HANOI, Vietnam – Lobbying world leaders, President Bush sought China’s support yesterday for pressuring long-defiant North Korea to prove it is serious about dismantling its nuclear weapons program.

The United States and Russia also signed a key trade agreement – a major economic milestone paving the way for Russia’s entry into the World Trade Organization. Russia has been the largest economy outside the 149-member WTO, which sets the rules for global trade.

Bush talked about economic issues and North Korea with Chinese President Hu Jintao. The same subjects were on the agenda later in the day when Bush was to meet with Russian President Vladimir Putin.

“China is a very important nation and the United States believes strongly that by working together we can help solve problems such as North Korea and Iran,” Bush told Hu. Like North Korea, Iran also is suspected of pursuing nuclear weapons.

At a summit of Pacific Rim countries, Bush was consulting individually with leaders of the four other nations engaged with North Korea in nuclear disarmament talks, stalled for more than a year but now on the verge of resumption.
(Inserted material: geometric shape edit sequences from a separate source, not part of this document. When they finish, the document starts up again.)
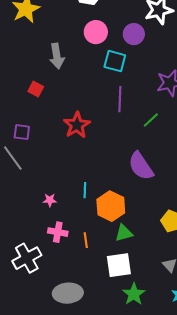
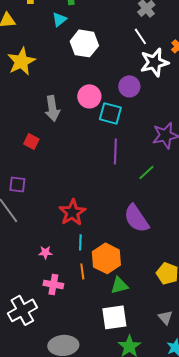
pink circle: (96, 32) -> (89, 96), moved
red star: (77, 125) -> (72, 212), moved
orange line: (86, 240) -> (82, 271), moved

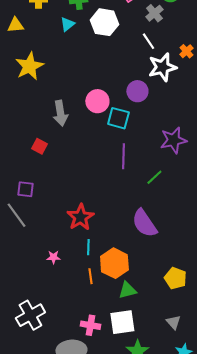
white hexagon: (84, 43) -> (104, 22), moved
pink cross: (53, 284) -> (90, 325), moved

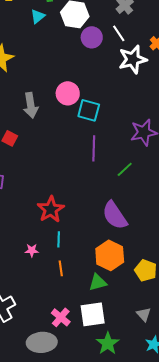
purple circle: (137, 91) -> (92, 37), moved
pink star: (53, 257) -> (32, 250), moved
orange hexagon: (114, 263) -> (110, 255), moved
pink cross: (90, 325) -> (61, 317), turned 30

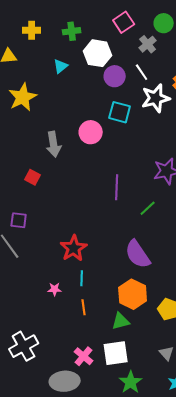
cyan triangle: (38, 16) -> (61, 66), moved
cyan square: (89, 110) -> (120, 112), moved

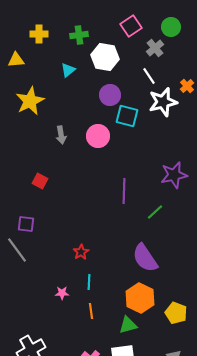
purple circle: (115, 76) -> (110, 95), moved
gray arrow: (54, 144) -> (61, 135), moved, size x0.7
red star: (74, 248) -> (81, 252), size x0.6

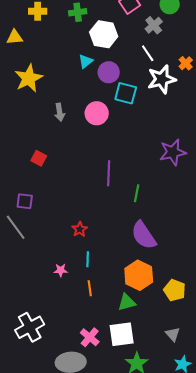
cyan triangle: (68, 70) -> (86, 61), moved
purple line: (124, 191) -> (109, 173), moved
green line: (155, 212) -> (137, 193), moved, turned -36

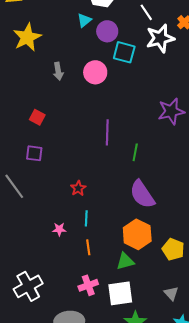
purple square: (25, 201) -> (34, 153), moved
pink cross: (90, 337) -> (88, 285), moved, turned 30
The 21 APEC leaders verbally called for North Korea to stop developing nuclear weapons. The group expressed strong concern about North Korea’s nuclear test in October, urged all nations to apply U.S. Security Council sanctions against Pyongyang and called on North Korea to return to the disarmament talks.

Talking with Hu, Bush gently addressed difficult trade disputes between Washington and Beijing. The U.S. trade deficit with China is on its way to easily surpassing last year’s $202 billion record.
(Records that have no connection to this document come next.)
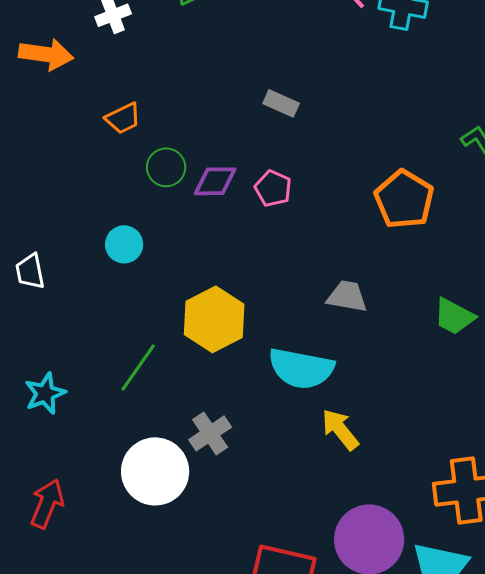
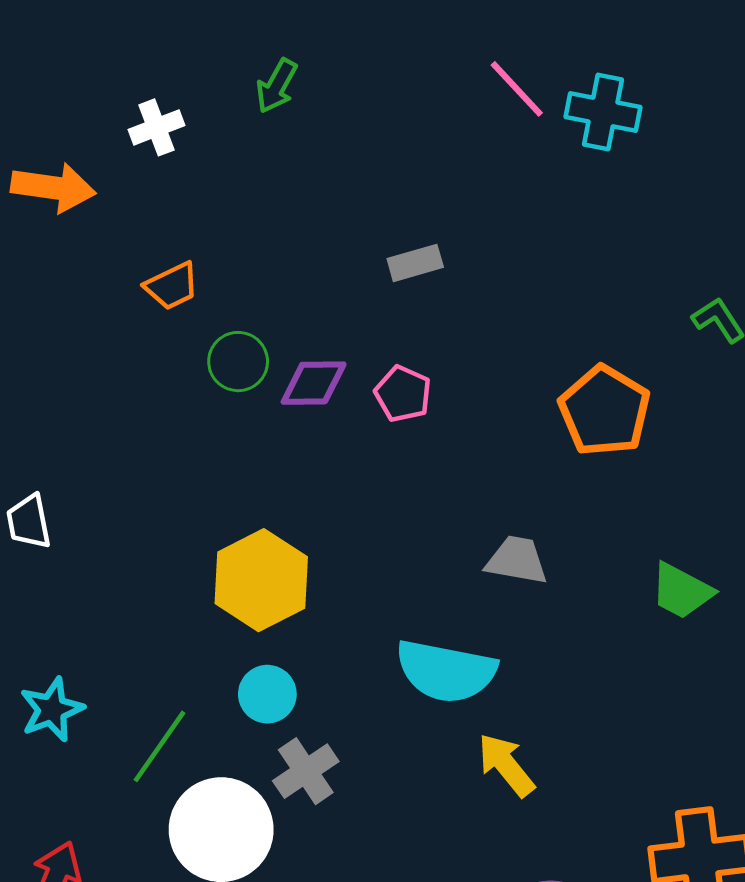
gray rectangle: (281, 103) -> (415, 263), turned -40
cyan circle: (124, 244) -> (267, 694), moved
yellow hexagon: (214, 319) -> (261, 580), moved
green line: (138, 367) -> (160, 746), moved

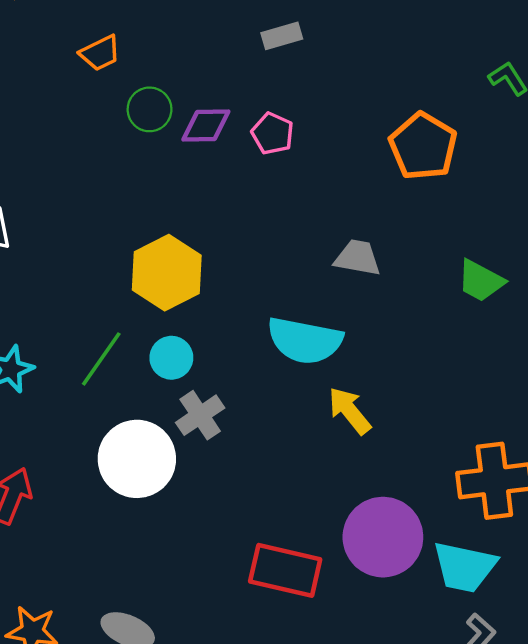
green line: (160, 746) -> (101, 359), moved

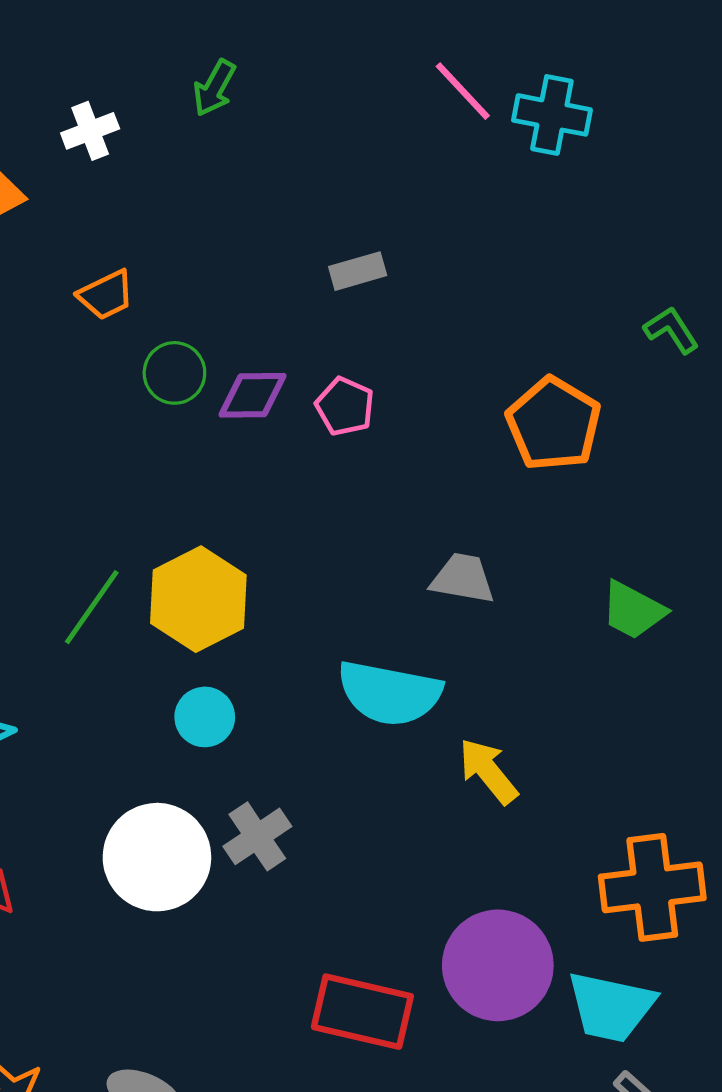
green line: (101, 359) -> (92, 607), moved
yellow arrow: (350, 411) -> (488, 771), moved
gray cross: (200, 415) -> (257, 836), moved

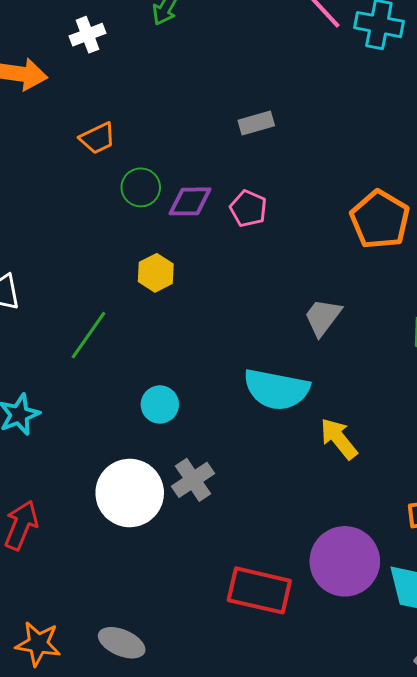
gray trapezoid: (463, 578) -> (323, 317), turned -63
yellow hexagon: (198, 599) -> (156, 273), moved, size x0.6

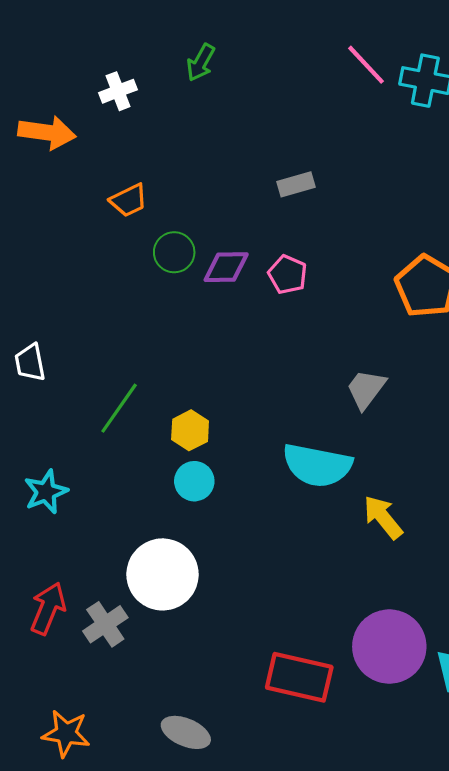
yellow hexagon: (156, 273) -> (190, 430), moved
gray cross: (193, 480) -> (105, 624), moved
gray ellipse: (122, 643) -> (186, 732), moved

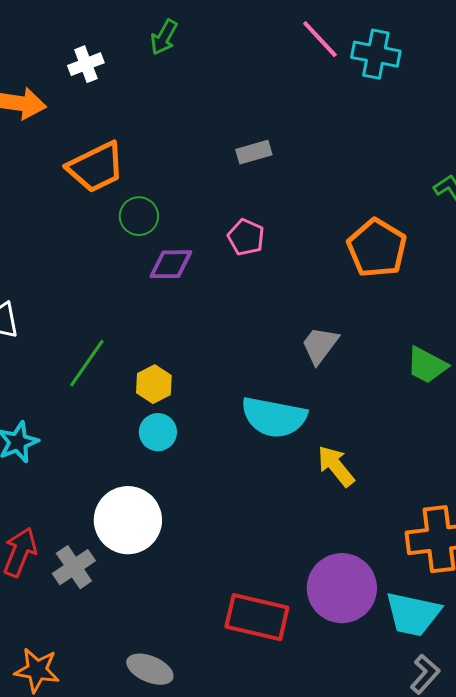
orange trapezoid: (129, 200) -> (96, 167), size x1.6
purple diamond: (226, 267) -> (171, 264), moved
“With as much commerce between our countries as there is, there’s going to be trade difficulties,” Bush said, “but nevertheless we both adopt a spirit of mutual respect and the desire to work through our problems for the common good of our peoples.”

Bush applauded Hu for trying to move China into becoming a “nation of consumers and not savers which will inure to the benefit of our manufacturers, both large and small, and our farmers as well.”

Hu, the host of their meeting, proudly told Bush that trade is expanding between the two countries, referring to reports from the United States showing U.S. exports to China up 35 percent in the first seven months of this year.

“I’m pleased to see real progress in China-U.S. relations since our meeting in St. Petersburg, (Russia) in July,” Hu said.

In this communist country, Bush made a pointed effort to encourage religious tolerance. He and his wife, Laura, attended services at Cua Bac Church, a concrete basilica built by the French more than a century ago.

Just ahead of Bush’s trip, the United States dropped Vietnam from a list of countries said to severely violate their people’s religious freedoms.

Bush said he was pleased to spend a “moment to converse with God. … We were touched by the simplicity and the beauty of the moment. We appreciate very much the congregation for allowing us to come and worship with them.”

“A whole society is a society which welcomes basic freedoms and there’s no more basic freedom than the freedom to worship as you see fit,” Bush said.